Fitzgerald is moving into a big offensive role with Boston College this season, and he is off to a hot start. Fitzgerald has three goals and an assist through the Eagles first four contests. With a lot of talent leaving BC this past offseason, it could be time for Fitzgerald to soar.
Danton Heinen has three points through his first two collegiate games. Heinen has the potential to be a two-way second or third line forward.
First round selection Pastrnak is highly skilled and has started the season in Providence. In five games at the AHL level, Pastrnak has impressed with six points. It will be interesting to see if the Bruins give him a crack at the NHL because they are lacking a right-winger with his offensive upside.
Cornell alum Brian Ferlin is getting his first crack at the pro level after a solid career with the Big Red. Ferlin has registered one-point so far this season, but he has second or third line potential. The Bruins like his big size and strength on the puck.

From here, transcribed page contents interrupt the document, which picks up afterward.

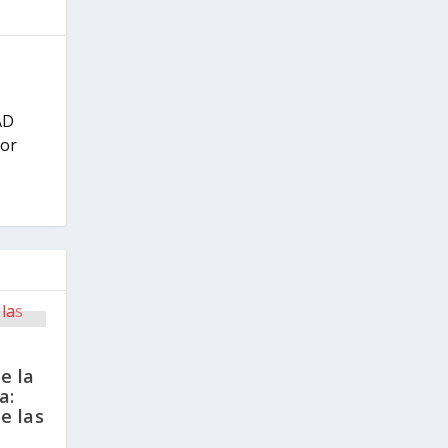
AD
por
e la
a:
e las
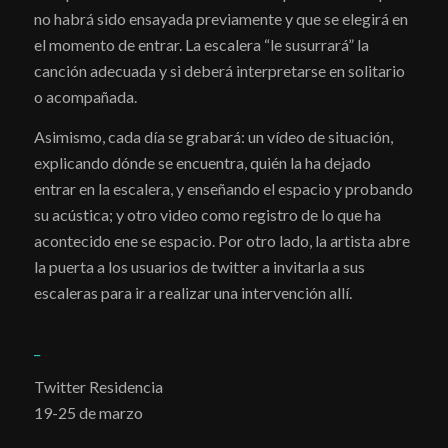
no habrá sido ensayada previamente y que se elegirá en
el momento de entrar. La escalera “le susurrará” la
canción adecuada y si deberá interpretarse en solitario
o acompañada.
Asimismo, cada día se grabará: un vídeo de situación,
explicando dónde se encuentra, quién la ha dejado
entrar en la escalera, y enseñando el espacio y probando
su acústica; y otro video como registro de lo que ha
acontecido ene se espacio. Por otro lado, la artista abre
la puerta a los usuarios de twitter a invitarla a sus
escaleras para ir a realizar una intervención allí.
_
Twitter Residencia
19-25 de marzo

The jury is still out on Jared Knight, but it is not looking too good for the Battle Creek, Michigan native. Knight has one assist through seven games this season.
One thing the Bruins are not short on in their prospect pool are defenseman. Boston currently has 11 prospects on the blue line under HF’s prospect criteria. Highlighting that group is former first round pick and the final piece of the Tyler Seguin trade, Joe Morrow. With both Kevan Miller and Zdeno Chara hurt, Morrow could at some point get a look with the big club. The Sherwood Park, Alberta native should get a strong look with some open spots. He has the potential to develop into a two-way, top-four defenseman, but how ready he is for the NHL remains to be seen.

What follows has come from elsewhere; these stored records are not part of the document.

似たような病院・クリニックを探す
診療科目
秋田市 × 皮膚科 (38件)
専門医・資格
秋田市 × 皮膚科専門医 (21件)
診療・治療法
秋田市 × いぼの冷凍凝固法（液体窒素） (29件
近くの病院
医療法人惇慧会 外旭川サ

Like Morrow, Zach Trotman could help stabilize the Bruins blue line and fill in for their injured defensemen. The Carmel, Indiana native made his NHL debut last year, appearing in two games for Boston and the 6’4 defenseman certainly has the size to compete. Like Morrow, how ready Trotman is for the NHL remains to be seen, but the Bruins should find out soon enough with early season injuries.

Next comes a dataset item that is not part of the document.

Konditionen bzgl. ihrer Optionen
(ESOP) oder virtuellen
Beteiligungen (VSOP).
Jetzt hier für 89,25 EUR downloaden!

After missing most of last season with an injury, Matt Grzelcyk returns to Boston University as its captain. He will try to build upon his 11-point shortened season from a year ago after a 23-point campaign as a freshman. Rob O’Gara is returning for his junior season with the Yale Bulldogs and will look to expand on an 11-point season a year ago. He is known for his defense, but O’Gara is making strides in the offensive zone. His 6’4 frame does not hurt either.
Wiley Sherman will make his debut for Harvard this season after finishing his prep school career a year ago. At 6’4, Sherman has the build to become a punishing defenseman. Across Boston over at Northeastern, Matt Benning enters his junior year and will look to build off of Northeastern’s strong season from last year.
Bruins second round pick Linus Arnesson did not get much action in the preseason because of an injury and has returned to Sweden for another season. Maxim Chudinov is also across the pond playing in the KHL, but the 2007 seventh round selection appears unlikely to play in North America.
The Bruins are rock solid in net with Malcolm Subban, Zane McIntyre, and Niklas Svedberg all still considered prospects. As expected, Svedberg earned the back-up role to Tuukka Rask in Boston. In four games so far this season, Svedberg has impressed posting a 1.57 goals against average and .951 save percentage.
Subban is transitioning back into a starting role after backing up Svedberg in Providence last season. Meanwhile, McIntyre has become one of the premiere goalies at the collegiate level after leading North Dakota to the Frozen four. With McIntyre’s emergence the past few seasons, Subban could become an expendable asset in a trade.